The Smallest Lights in the Universe: A Memoir by Sara Seager

“Stars are light. Stars are possibility. They are the places where science and magic meet… windows to worlds greater than my own.”

Astrophysicist, wife, mother, and self-described square peg tells of her research and fascination with space while also guiding us through her grief after her husband dies. I can’t tell you how many times I cried during this book! Deep breath. It’s worth it. She has a beautiful perspective on it all.

“But when you lose someone, you don’t lose them all at once, and their dying doesn’t stop with their death. You lose them a thousand times in a thousand ways. You say a thousand goodbyes. You hold a thousand funerals.”

The Warmth of Other Suns: The Epic Story of America’s Great Migration by Isabel Wilkerson

“A long pilgrimage of Americans seeking to escape their own harsh known world. Hubble identified a star that was far far away and was not the same sun that fed life on Earth. It was another sun.
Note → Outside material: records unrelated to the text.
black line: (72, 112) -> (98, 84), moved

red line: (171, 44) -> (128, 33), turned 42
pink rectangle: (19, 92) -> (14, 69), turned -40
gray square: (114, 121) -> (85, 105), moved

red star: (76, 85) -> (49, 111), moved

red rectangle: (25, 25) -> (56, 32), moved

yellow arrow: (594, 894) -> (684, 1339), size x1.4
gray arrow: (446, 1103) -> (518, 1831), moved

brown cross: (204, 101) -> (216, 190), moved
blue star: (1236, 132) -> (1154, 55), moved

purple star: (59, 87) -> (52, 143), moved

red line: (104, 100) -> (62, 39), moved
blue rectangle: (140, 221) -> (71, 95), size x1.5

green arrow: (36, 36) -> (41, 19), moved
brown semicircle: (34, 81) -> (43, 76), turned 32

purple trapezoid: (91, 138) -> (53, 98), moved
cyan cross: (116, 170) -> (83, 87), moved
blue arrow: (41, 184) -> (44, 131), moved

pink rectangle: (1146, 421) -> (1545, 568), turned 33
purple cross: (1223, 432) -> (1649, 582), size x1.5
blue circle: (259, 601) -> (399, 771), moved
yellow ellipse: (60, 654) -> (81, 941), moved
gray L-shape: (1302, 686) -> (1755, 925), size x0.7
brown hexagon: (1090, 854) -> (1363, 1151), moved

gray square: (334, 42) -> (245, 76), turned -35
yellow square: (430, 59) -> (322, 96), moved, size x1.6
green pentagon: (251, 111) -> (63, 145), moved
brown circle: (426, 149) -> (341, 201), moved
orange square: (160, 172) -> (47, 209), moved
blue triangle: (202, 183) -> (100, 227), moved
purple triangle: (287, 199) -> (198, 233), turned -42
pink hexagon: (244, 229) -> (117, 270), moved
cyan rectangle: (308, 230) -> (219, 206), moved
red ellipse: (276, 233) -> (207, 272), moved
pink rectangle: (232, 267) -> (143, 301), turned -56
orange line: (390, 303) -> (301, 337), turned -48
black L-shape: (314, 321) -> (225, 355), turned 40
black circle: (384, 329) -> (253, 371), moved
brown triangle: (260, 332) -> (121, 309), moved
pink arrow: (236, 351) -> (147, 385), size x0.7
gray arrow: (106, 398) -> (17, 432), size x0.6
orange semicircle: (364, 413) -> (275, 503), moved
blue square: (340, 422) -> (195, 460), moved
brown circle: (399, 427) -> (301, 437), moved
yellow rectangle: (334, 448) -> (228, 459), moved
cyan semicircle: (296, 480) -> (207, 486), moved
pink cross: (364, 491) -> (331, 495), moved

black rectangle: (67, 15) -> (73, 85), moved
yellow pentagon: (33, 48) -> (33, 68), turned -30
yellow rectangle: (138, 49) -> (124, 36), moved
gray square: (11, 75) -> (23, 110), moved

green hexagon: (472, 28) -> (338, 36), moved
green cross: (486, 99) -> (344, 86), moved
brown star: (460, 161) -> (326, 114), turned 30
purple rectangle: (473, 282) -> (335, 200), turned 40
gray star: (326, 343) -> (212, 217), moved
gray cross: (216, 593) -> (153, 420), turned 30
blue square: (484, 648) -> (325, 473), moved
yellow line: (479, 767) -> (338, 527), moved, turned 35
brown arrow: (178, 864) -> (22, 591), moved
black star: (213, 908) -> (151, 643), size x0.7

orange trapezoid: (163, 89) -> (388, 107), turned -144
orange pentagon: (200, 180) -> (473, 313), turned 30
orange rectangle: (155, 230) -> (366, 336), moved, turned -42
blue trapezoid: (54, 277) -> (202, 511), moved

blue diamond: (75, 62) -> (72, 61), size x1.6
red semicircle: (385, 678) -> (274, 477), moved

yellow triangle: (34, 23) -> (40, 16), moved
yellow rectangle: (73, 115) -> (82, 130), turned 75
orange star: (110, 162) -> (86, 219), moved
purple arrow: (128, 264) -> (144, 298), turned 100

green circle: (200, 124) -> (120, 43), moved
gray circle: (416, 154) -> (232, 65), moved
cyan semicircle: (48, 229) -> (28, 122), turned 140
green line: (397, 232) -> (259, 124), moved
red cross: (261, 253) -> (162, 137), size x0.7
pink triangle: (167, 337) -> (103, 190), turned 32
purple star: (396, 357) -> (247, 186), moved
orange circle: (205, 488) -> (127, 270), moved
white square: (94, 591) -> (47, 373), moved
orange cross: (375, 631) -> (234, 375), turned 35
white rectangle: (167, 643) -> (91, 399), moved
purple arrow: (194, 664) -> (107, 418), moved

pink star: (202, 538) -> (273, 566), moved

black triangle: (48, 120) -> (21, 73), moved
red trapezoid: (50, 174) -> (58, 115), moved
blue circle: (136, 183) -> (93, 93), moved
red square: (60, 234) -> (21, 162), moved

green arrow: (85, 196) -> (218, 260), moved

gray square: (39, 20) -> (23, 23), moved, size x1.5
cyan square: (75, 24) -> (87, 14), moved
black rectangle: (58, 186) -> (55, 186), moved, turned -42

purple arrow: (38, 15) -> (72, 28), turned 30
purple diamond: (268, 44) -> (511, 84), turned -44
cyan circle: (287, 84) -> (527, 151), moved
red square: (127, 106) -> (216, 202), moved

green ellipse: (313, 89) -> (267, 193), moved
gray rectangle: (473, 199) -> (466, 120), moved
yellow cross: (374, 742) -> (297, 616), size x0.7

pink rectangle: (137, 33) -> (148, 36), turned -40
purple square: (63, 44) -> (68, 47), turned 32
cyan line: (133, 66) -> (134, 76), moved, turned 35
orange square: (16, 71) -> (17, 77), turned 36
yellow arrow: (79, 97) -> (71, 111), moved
And it would prove for the first time in history that there were galaxies other than our own, that the universe was much bigger than humans had ever imagined, that there were, in fact, other suns.”

I read Wilkerson’s new genius work, Caste, last month thinking that I’d read this one too, but when I looked into it, I realized I had not. Here she tells the story of the decades-long movement of almost six million Black citizens from the South through three separate people’s experiences over the period of 1915 to 1970. It’s absorbing, disturbing, and absolutely riveting.